"I still hope that conditions can be created for the DPRK (Democratic People's Republic of Korea) to return to the Non-Proliferation Treaty at the earliest possible date," International Atomic Energy Agency chief Mohamed ElBaradei said here.
Addressing the IAEA's general conference which opened here Monday, the watchdog chief said that North Korea had asked agency inspectors last week to remove seals and surveillance equipment from the reprocessing plant at Yongbyon.
"They also informed the inspectors that they planned to introduce nuclear material to the reprocessing plant in one week's time -- that means this week -- and that the inspectors would have no further access to the reprocessing plant," ElBaradei told delegates.

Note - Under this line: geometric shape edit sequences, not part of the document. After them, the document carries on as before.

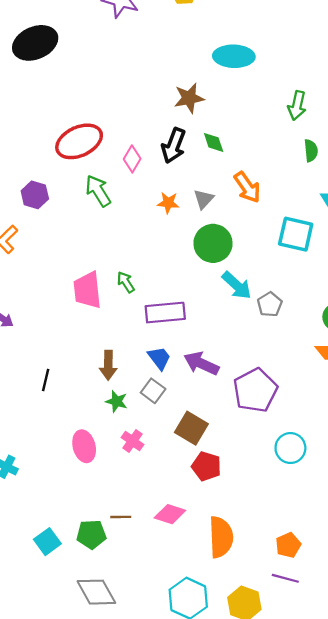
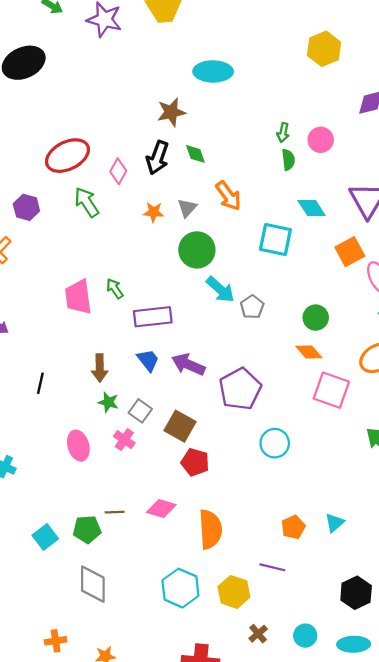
green arrow: (297, 106) -> (283, 133), moved, size x0.7
gray square: (153, 391) -> (140, 411), moved
orange pentagon: (288, 545) -> (293, 527), moved
gray diamond: (96, 592) -> (93, 584), turned 30

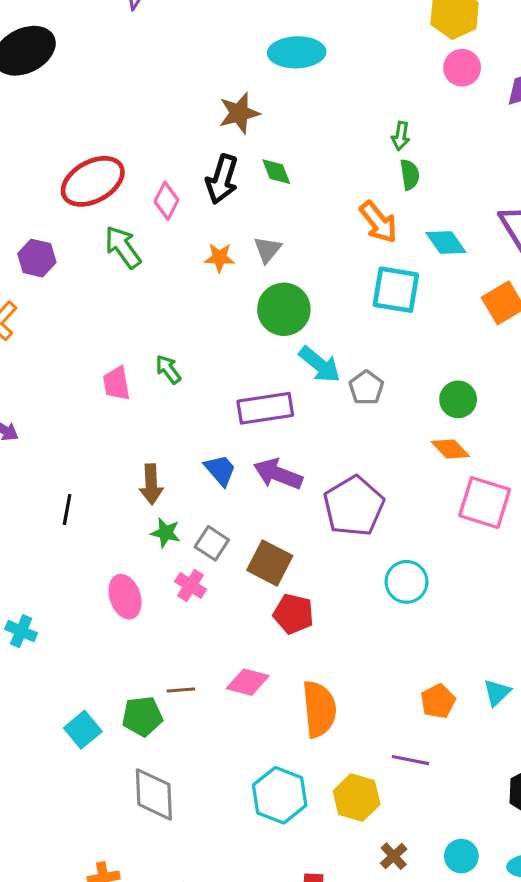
pink circle: (321, 140) -> (462, 68), moved
orange arrow: (228, 196) -> (379, 222), moved
pink trapezoid: (78, 297) -> (116, 383), size x0.7
purple rectangle: (153, 317) -> (265, 408), moved

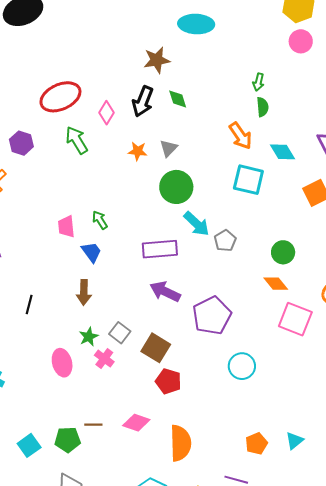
blue trapezoid: (220, 470) -> (92, 252), moved
green star: (166, 533) -> (89, 337), moved, turned 30

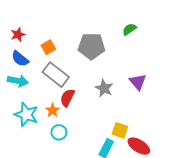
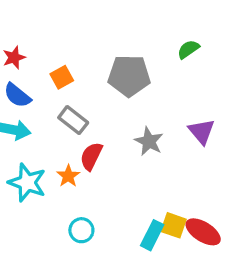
gray rectangle: (56, 75) -> (73, 120), size x0.7
yellow square: (120, 130) -> (174, 225), moved
cyan circle: (59, 132) -> (81, 230), moved

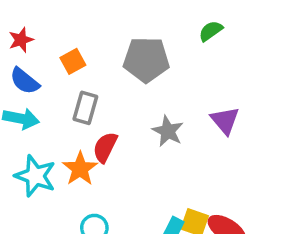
gray rectangle: (73, 120) -> (85, 108), turned 68
orange star: (68, 176) -> (80, 169), size x1.4

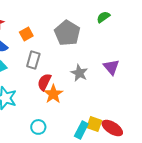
gray pentagon: (146, 60) -> (67, 33), turned 30
orange star: (80, 169) -> (53, 94), moved

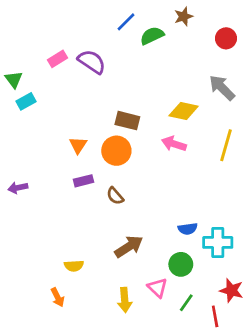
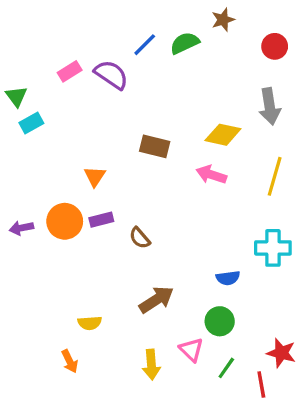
blue line: (126, 22) -> (145, 45), moved
gray arrow: (222, 88) -> (270, 106), turned -144
orange circle: (116, 151) -> (65, 221), moved
cyan cross: (218, 242) -> (273, 248), moved

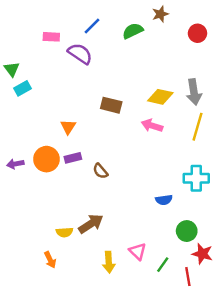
blue line: (145, 45) -> (92, 26), moved
pink rectangle: (70, 71) -> (51, 37), moved, turned 35
gray arrow: (270, 106) -> (194, 92), moved
brown arrow: (156, 300) -> (91, 224), moved
green circle: (220, 321) -> (187, 231), moved

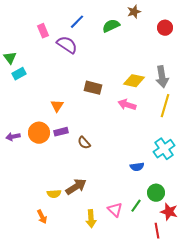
pink rectangle: (51, 37) -> (43, 31), turned 64
cyan cross: (196, 178) -> (164, 149), turned -35
green line: (163, 265) -> (136, 206), moved

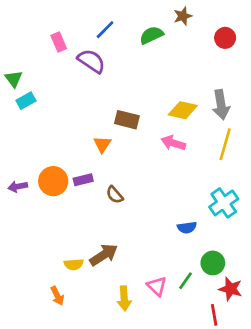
orange triangle: (57, 106) -> (102, 144), moved

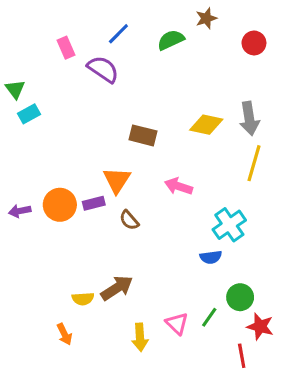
pink arrow: (173, 143) -> (178, 186), moved
orange triangle: (102, 144) -> (117, 180), moved, size x1.4
cyan cross: (224, 203) -> (229, 225), moved

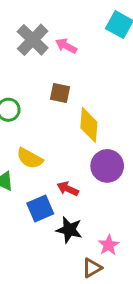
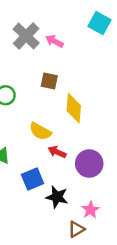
yellow semicircle: (30, 158) -> (40, 131), moved
purple circle: (107, 166) -> (89, 164), moved
red arrow: (68, 189) -> (57, 152), moved

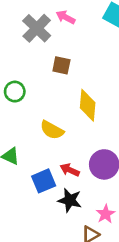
pink arrow: (54, 41) -> (66, 17), moved
brown square: (49, 81) -> (61, 65), moved
red arrow: (57, 152) -> (70, 170), moved

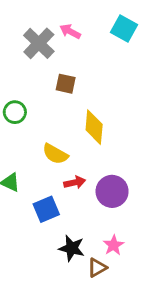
red arrow: (70, 170) -> (75, 182), moved, turned 144
black star: (70, 200) -> (72, 248), moved

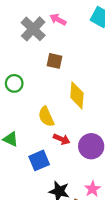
yellow semicircle: (55, 154) -> (46, 117), turned 36
red arrow: (75, 182) -> (62, 139), turned 35

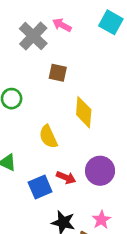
red arrow: (62, 139) -> (66, 178), moved

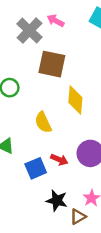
brown square: (58, 73) -> (52, 64), size x1.6

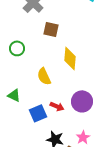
brown square: (52, 64) -> (51, 29), size x0.7

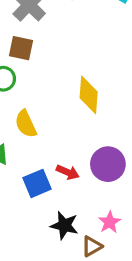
brown square: (51, 29) -> (21, 48), moved
yellow semicircle: (44, 76) -> (26, 124), moved

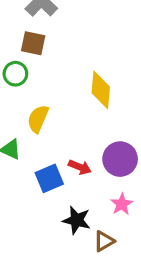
yellow semicircle: (26, 124) -> (38, 119), turned 48
pink star: (110, 222) -> (122, 204), moved

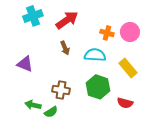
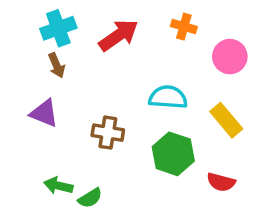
orange cross: (107, 33) -> (184, 27), moved
brown arrow: (65, 48) -> (57, 65), moved
brown cross: (61, 90) -> (108, 133), moved

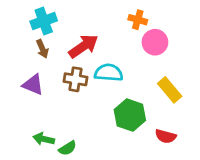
red arrow: (118, 35) -> (83, 46), moved
pink circle: (230, 57) -> (155, 42), moved
cyan semicircle: (168, 97) -> (109, 73), moved
brown cross: (108, 133) -> (75, 79), moved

The IAEA chief had already revealed last week that North Korea was preparing to restart a nuclear reprocessing plant used to make weapons-grade material as a crucial six-party disarmament-for-aid deal foundered.
Under the six-country pact announced in February 2007, North Korea agreed to disable and dismantle key nuclear facilities and allow UN atomic inspectors to return in lieu of one million tonnes of fuel aid and its removal from a US list of terrorist states.
But North Korea announced last month it had halted the process in protest at Washington's refusal to drop it from the US blacklist of countries supporting terrorism, as had been promised.